[Available data Boundary: Start]

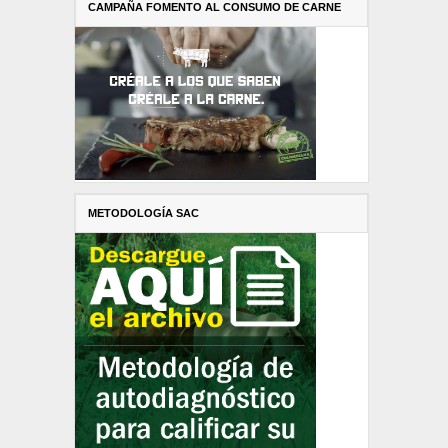
CAMPAÑA FOMENTO AL CONSUMO DE CARNE
METODOLOGÍA SAC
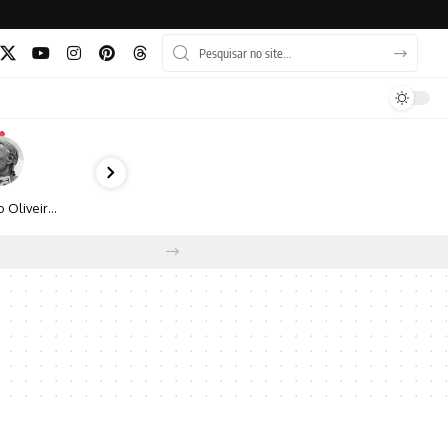
Bruno Oliveira retrata o cotidiano urbano por meio da fotografia em preto e branco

[Available data Boundary: End]

**Problem statement**
An exact reproduction of the data above is required, with every picture removed.

**Response box**
CAMPAÑA FOMENTO AL CONSUMO DE CARNE
METODOLOGÍA SAC
Bruno Oliveira retrata o cotidiano urbano por meio da fotografia em preto e branco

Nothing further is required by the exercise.